Yaşlılıkta dengeli beslenme geriatrik hastaların hem fiziksel hem de mental fonksiyonlarını olumlu etkiler. Yaşlılık döneminde tüketilen enerji, günlük alınan protein, karbonhidrat, yağ, vitamin, mineral, sıvı ve posa oranı dikkate alınarak beslenme diyeti uygulanır. Ekmek, pirinç, meyve, sebze, et, tavuk, baklagiller, yumurta, süt, yoğurt, peynir, hayvansal ve bitkisel yağlar ve şekerin dengeli tüketilmesi önerilir.
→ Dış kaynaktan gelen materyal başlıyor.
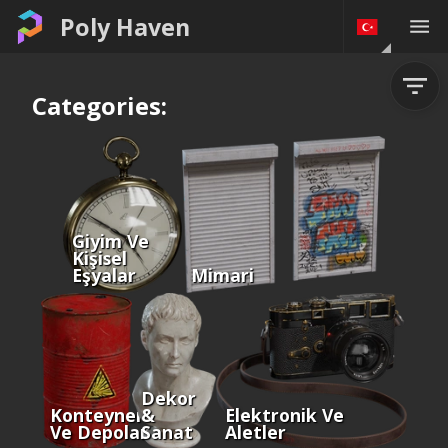
Poly Haven
Categories:
Giyim Ve
Kişisel
Eşyalar
Mimari
Dekor
Konteynerler
&
Elektronik Ve
Ve Depolama
Sanat
Aletler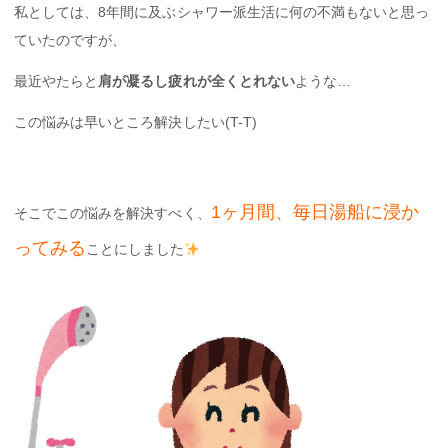
私としては、8年間に及ぶシャワー派生活に何の不満もないと思っ
ていたのですが、
最近やたらと
肩が凝るし疲れが全くとれない
ような…
この悩みは早いところ解決したい(T-T)
1ヶ月間、毎日湯船に浸か
そこでこの悩みを解決すべく、
ってみる
ことにしました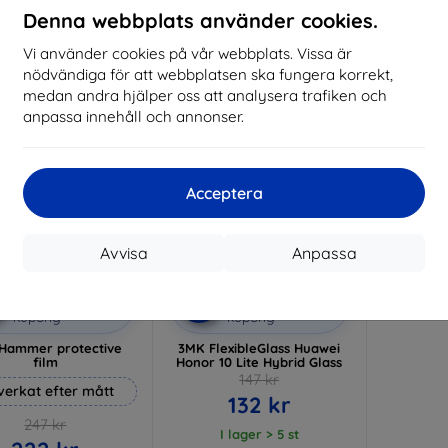
I lager 3 st
Denna webbplats använder cookies.
I lager > 5 st
I 
Vi använder cookies på vår webbplats. Vissa är
-10%
nödvändiga för att webbplatsen ska fungera korrekt,
medan andra hjälper oss att analysera trafiken och
anpassa innehåll och annonser.
Acceptera
Avvisa
Anpassa
Rabatt
Rabatt
%
-10%
med
EXTRA10
med
EXTRA10
kupong
kupong
Hammer protective
3MK FlexibleGlass Huawei
film
Honor 10 Lite Hybrid Glass
147 kr
lverkat efter mått
132 kr
247 kr
I lager > 5 st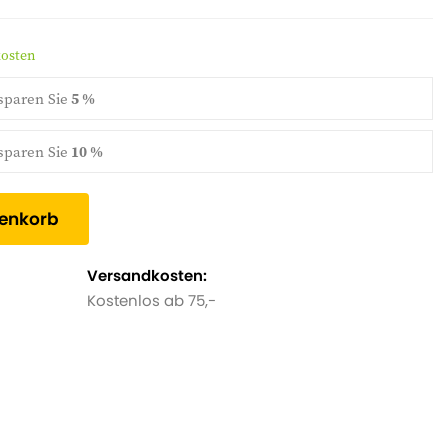
kosten
sparen Sie
5 %
sparen Sie
10 %
renkorb
Versandkosten:
Kostenlos ab 75,-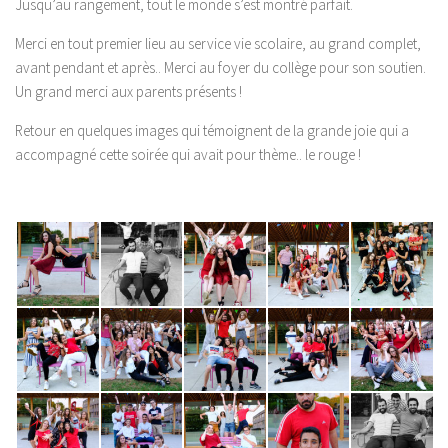
Jusqu’au rangement, tout le monde s’est montré parfait.
Merci en tout premier lieu au service vie scolaire, au grand complet,
avant pendant et après.. Merci au foyer du collège pour son soutien.
Un grand merci aux parents présents !
Retour en quelques images qui témoignent de la grande joie qui a
accompagné cette soirée qui avait pour thème.. le rouge !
Yaşlıların enerjiyi minimum düzeyde harcadığı düşünülürse; enerji içeriği yüksek besinler yerine protein, vitamin ve mineral bakımından zengin gıdalar verilmelidir. Ayrıca öğün atlanmaması, geriatrik hastaların yemesi kolay gıdalarla beslenmesi de yetersiz beslenmenin önüne geçer. Yaşlılarda düzensiz beslenme ise ani kilo kaybına ve fiziksel ve mental işlevlerde azalmaya sebep olur. Dolayısıyla yaşlının kaliteli bir ömür sürmesinde beslenmenin oldukça önemli bir yeri vardır. Yaşlı bakımını üstlenen bireylerin uzmanların verdiği diyete ve beslenme aralıklarına uymaları oldukça önemlidir.